*YOUR TASK*
In the entries that follow, find the line containing "1808 1/4 Skilling" and the line containing "Sam Hecht & Kim Colin for Wästberg", then retype exactly the lines from the first through the second, pictures excluded.

==== SUPPLIED ENTRIES ====

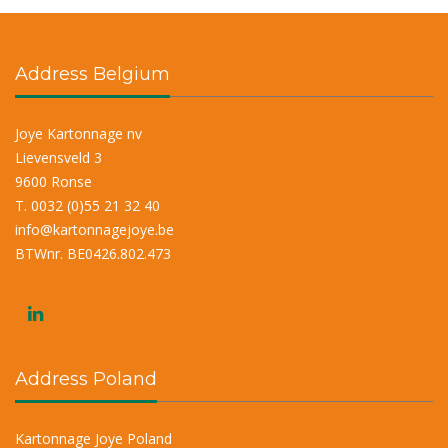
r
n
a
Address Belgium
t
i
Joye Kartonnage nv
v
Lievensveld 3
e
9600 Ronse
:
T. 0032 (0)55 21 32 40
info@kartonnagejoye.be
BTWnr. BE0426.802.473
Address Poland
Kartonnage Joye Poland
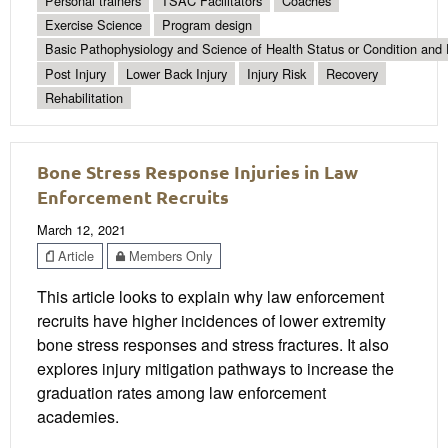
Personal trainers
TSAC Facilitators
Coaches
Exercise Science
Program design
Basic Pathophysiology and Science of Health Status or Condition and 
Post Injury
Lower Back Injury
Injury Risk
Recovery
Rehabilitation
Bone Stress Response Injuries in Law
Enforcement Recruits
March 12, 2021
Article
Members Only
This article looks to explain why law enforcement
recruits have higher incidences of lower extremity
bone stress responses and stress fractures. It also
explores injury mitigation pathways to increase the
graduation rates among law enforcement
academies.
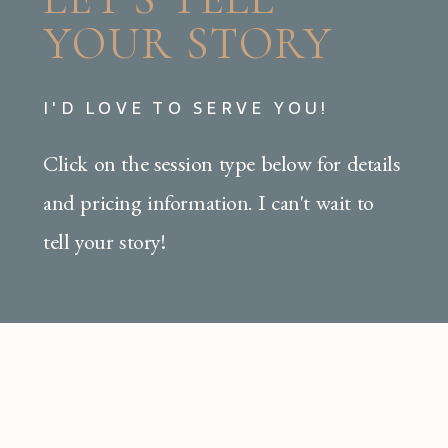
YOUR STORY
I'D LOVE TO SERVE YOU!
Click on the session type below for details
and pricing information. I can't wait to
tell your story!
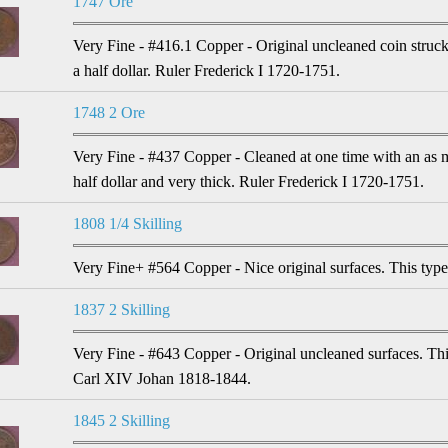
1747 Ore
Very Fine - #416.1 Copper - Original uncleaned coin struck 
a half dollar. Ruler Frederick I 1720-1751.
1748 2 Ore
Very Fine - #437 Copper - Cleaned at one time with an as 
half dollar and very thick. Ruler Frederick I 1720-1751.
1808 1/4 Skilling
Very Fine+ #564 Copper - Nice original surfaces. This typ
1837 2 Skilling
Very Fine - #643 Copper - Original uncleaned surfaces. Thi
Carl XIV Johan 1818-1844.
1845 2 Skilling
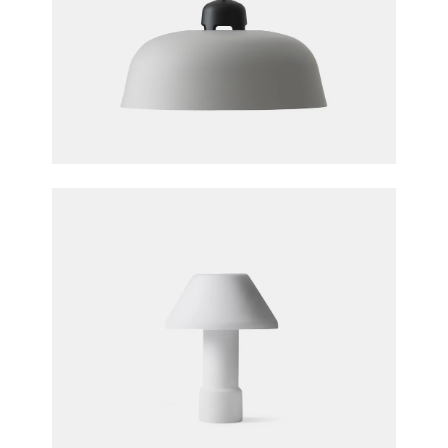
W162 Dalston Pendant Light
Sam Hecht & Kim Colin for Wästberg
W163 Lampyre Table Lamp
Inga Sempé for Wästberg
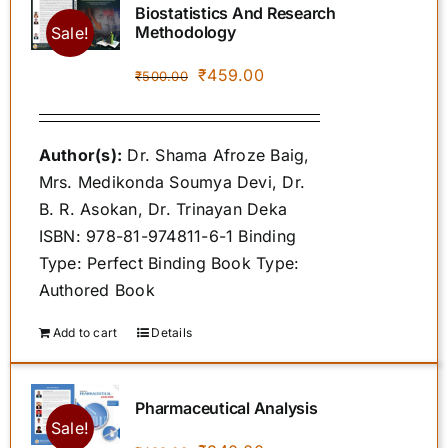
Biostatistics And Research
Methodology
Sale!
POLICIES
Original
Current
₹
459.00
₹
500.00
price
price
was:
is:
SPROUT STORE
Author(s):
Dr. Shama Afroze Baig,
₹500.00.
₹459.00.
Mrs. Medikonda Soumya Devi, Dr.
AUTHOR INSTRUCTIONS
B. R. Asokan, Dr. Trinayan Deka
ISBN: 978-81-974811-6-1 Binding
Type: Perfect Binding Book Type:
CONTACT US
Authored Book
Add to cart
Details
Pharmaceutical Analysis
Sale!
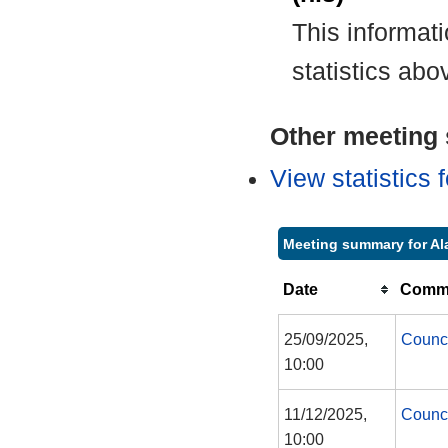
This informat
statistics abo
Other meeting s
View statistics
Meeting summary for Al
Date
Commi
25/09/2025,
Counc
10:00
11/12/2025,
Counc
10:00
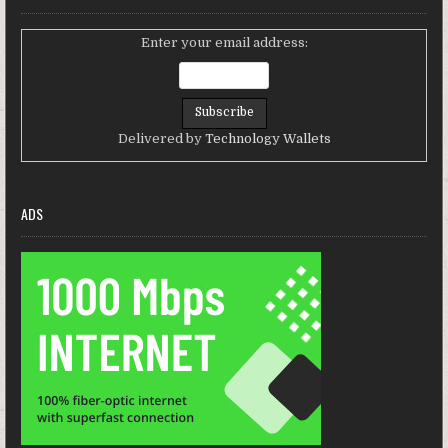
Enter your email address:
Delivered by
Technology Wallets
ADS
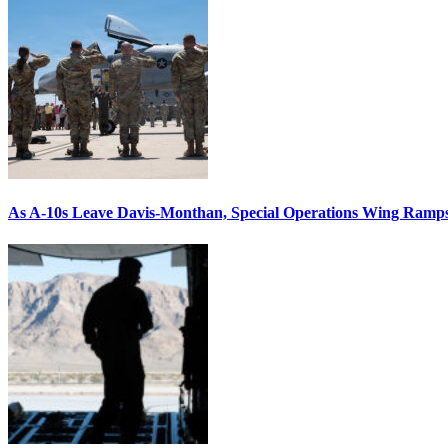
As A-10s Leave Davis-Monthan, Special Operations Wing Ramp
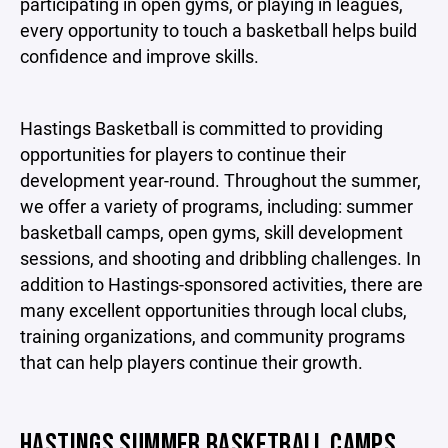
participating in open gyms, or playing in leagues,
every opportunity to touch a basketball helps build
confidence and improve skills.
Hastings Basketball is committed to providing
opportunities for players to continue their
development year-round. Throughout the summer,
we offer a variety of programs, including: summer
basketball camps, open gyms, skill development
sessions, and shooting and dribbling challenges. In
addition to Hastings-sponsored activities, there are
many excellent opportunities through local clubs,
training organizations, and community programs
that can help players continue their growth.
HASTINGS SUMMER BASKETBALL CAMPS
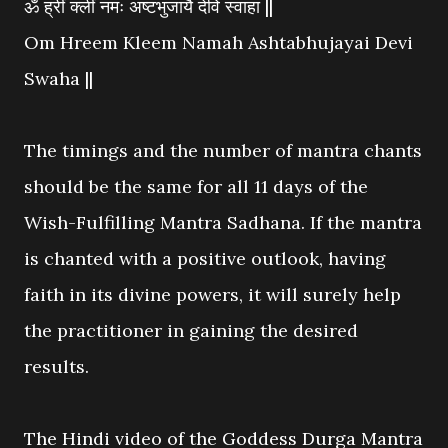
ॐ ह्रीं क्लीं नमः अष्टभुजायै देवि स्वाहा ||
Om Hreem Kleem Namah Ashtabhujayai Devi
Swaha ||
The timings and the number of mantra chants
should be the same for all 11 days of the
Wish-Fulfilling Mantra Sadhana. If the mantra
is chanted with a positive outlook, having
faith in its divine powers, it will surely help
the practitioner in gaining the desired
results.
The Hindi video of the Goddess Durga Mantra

====
==== SUPPLIED ENTRIES ====

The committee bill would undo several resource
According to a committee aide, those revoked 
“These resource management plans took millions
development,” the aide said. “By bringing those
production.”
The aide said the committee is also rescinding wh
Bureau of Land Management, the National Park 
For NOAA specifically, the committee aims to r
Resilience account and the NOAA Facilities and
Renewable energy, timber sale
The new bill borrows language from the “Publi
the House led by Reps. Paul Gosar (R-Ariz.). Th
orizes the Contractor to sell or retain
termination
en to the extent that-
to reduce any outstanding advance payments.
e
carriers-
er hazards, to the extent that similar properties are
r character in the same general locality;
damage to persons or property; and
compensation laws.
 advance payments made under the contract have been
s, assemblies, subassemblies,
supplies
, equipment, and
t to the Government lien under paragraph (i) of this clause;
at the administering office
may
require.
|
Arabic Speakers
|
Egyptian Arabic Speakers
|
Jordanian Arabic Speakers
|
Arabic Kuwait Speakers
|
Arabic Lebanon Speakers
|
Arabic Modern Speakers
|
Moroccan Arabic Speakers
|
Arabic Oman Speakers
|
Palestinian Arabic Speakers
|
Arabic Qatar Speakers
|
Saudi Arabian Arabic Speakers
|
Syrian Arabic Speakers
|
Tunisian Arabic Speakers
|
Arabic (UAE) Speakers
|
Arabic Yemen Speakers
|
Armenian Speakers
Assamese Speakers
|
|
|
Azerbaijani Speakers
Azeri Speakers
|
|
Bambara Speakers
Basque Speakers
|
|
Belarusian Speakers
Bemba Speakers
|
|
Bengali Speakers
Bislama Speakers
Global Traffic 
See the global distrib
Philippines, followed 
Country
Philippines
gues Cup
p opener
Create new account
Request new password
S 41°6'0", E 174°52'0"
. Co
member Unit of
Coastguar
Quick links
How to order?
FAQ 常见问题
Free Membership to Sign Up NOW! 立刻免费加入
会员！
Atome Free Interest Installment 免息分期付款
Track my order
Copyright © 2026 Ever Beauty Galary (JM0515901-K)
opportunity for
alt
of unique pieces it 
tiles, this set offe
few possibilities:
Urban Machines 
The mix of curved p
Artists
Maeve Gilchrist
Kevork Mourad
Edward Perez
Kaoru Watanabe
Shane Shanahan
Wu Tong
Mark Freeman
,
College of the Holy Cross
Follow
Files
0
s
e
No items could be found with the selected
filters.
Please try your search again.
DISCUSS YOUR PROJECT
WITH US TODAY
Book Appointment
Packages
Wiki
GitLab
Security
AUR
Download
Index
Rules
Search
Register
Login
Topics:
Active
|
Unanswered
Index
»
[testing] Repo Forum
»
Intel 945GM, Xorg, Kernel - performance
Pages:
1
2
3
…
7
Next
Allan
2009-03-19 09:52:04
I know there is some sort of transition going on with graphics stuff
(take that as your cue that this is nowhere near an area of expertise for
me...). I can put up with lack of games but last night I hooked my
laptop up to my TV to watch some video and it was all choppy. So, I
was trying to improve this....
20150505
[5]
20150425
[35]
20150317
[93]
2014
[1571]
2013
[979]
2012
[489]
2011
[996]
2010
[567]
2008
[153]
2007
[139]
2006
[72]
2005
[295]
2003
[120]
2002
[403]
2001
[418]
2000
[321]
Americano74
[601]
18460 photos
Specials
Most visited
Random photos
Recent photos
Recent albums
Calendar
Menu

====
==== SUPPLIED ENTRIES ====

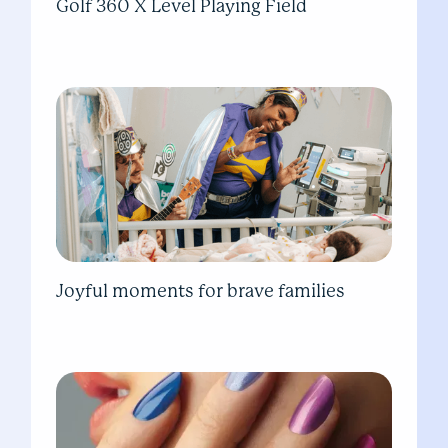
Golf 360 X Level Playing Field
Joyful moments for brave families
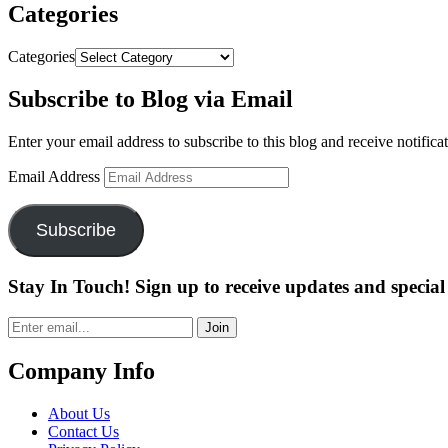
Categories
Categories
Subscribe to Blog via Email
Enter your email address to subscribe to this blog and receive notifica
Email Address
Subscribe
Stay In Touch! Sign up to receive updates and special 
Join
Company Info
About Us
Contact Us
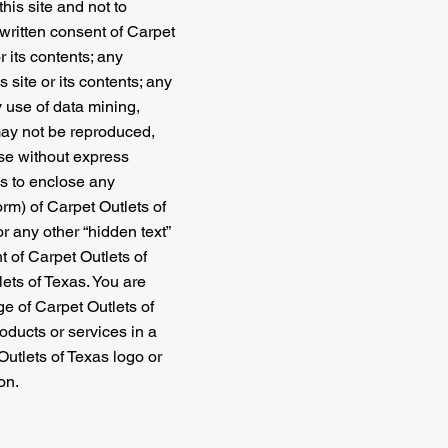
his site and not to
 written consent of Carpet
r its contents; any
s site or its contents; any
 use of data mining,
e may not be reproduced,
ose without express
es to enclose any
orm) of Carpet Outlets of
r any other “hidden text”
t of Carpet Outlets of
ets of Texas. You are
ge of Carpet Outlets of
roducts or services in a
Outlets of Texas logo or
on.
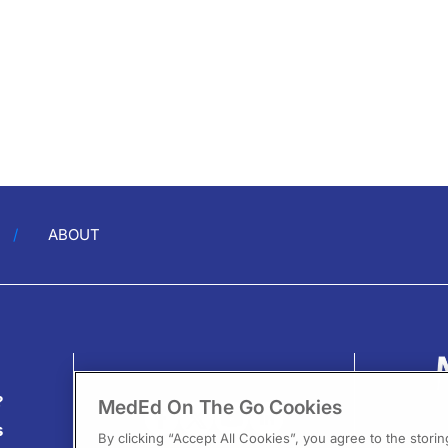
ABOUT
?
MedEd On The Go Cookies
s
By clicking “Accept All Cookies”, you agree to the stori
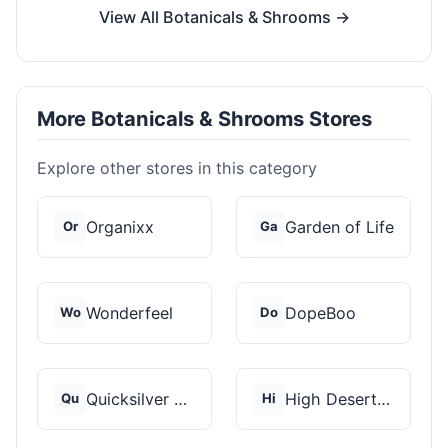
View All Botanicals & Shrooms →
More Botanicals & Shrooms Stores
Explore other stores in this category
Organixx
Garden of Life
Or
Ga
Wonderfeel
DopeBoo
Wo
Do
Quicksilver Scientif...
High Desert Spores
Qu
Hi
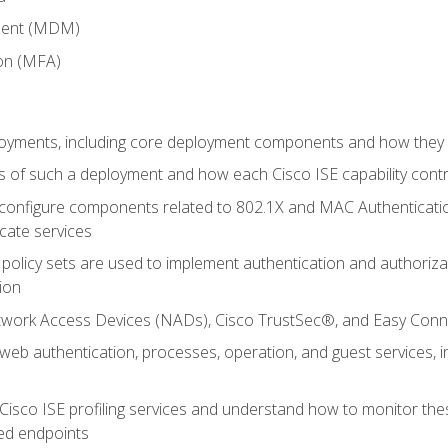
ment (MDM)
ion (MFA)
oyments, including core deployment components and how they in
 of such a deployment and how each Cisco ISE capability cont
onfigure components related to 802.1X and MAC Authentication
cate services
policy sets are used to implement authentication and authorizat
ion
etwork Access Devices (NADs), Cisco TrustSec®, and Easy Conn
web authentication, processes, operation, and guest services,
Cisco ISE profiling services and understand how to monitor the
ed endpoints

====

*RESPONSE TO THIS TASK*
1808 1/4 Skilling
Very Fine+ #564 Copper - Nice original surfaces. This typ
1837 2 Skilling
Very Fine - #643 Copper - Original uncleaned surfaces. Thi
Carl XIV Johan 1818-1844.
1845 2 Skilling
W162 Dalston Pendant Light
Sam Hecht & Kim Colin for Wästberg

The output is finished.